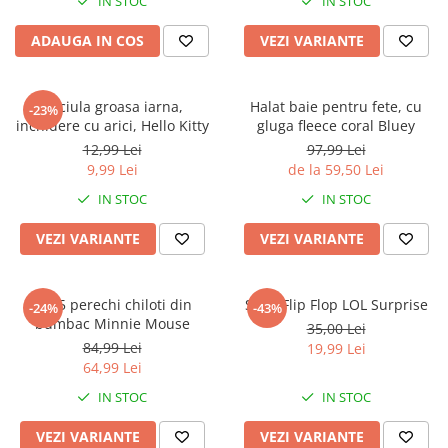
IN STOC
IN STOC
ADAUGA IN COS
VEZI VARIANTE
Caciula groasa iarna,
Halat baie pentru fete, cu
-23%
inchidere cu arici, Hello Kitty
gluga fleece coral Bluey
12,99 Lei
97,99 Lei
9,99 Lei
de la 59,50 Lei
IN STOC
IN STOC
VEZI VARIANTE
VEZI VARIANTE
Set 5 perechi chiloti din
Slapi Flip Flop LOL Surprise
-24%
-43%
bumbac Minnie Mouse
35,00 Lei
84,99 Lei
19,99 Lei
64,99 Lei
IN STOC
IN STOC
VEZI VARIANTE
VEZI VARIANTE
======
*PROBLEM DETAILS*. From the first line to the last, repeat the records exactly, leaving out the pictures.

*WRITTEN ANSWER*.
IN STOC
IN STOC
ADAUGA IN COS
VEZI VARIANTE
Caciula groasa iarna,
Halat baie pentru fete, cu
-23%
inchidere cu arici, Hello Kitty
gluga fleece coral Bluey
12,99 Lei
97,99 Lei
9,99 Lei
de la 59,50 Lei
IN STOC
IN STOC
VEZI VARIANTE
VEZI VARIANTE
Set 5 perechi chiloti din
Slapi Flip Flop LOL Surprise
-24%
-43%
bumbac Minnie Mouse
35,00 Lei
84,99 Lei
19,99 Lei
64,99 Lei
IN STOC
IN STOC
VEZI VARIANTE
VEZI VARIANTE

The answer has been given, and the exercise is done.